I'm going to give a different interpretation of why A, B, D, and E are wrong, and why C is correct (and why this is nonetheless an objectively bad answer choice).

A) Marife believes this, but we don't know what Nguyen thinks on the topic.
B) Nguyen believes this, but we don't know what Marife thinks on the topic.
D) Marife is only talking about the criteria of murder mysteries, not all mysteries. Imagine there's a burglary mystery -- surely that mystery is not required to provide "viewers with all the information necessary for solving the murder."
E) It's too hard to say what Marife would say about this. Maybe she believes the filmmaker tried to provide the information but there was a failure in execution (e.g. maybe somewhere after the filming process a key scene was accidentally deleted). Or maybe she believes the filmmaker didn't want to provide the information, and that was a failure in decision-making.

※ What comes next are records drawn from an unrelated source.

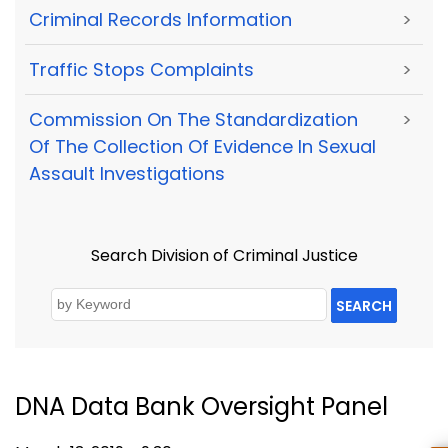
Criminal Records Information
>
Traffic Stops Complaints
>
Commission On The Standardization
>
Of The Collection Of Evidence In Sexual
Assault Investigations
Search Division of Criminal Justice
SEARCH
DNA Data Bank Oversight Panel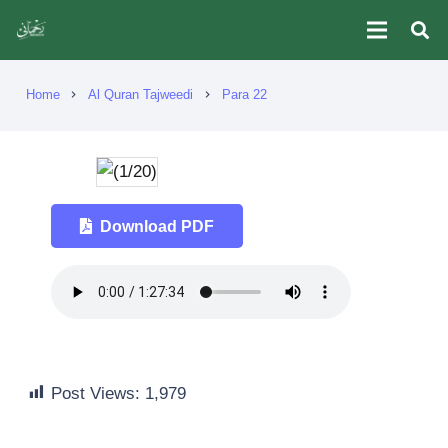
Home
Al Quran Tajweedi
Para 22
chevron_right
chevron_right
Download PDF
Post Views:
1,979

C) This is still a really tricky -- and in my opinion, bad -- option. We can pretty safely say Nguyen believes it's not a murder mystery, because the murder isn't a defining feature. However, the big problem is that we can easily interpret Marife's comments to go either way. Interpretation 1) she's judging the movie in the context of murder mysteries -- and this would imply she believes it's a murder mystery. Interpretation 2) she claims the movie fails a requirement of murder mysteries -- not a requirement of *good* murder mysteries, but a requirement of *all* murder mysteries -- and this would imply she believes it's not a murder mystery. Obviously, the LSAT test writers wanted us to go with Interpretation 1, which is what makes C correct. Nonetheless, I think Interpretation 2 is equally valid and thus this is a bad answer choice. But it's less bad than A, B, D, and E -- so I guess if you were a truly 100% mastery test-taker, you could still feel okay going with C.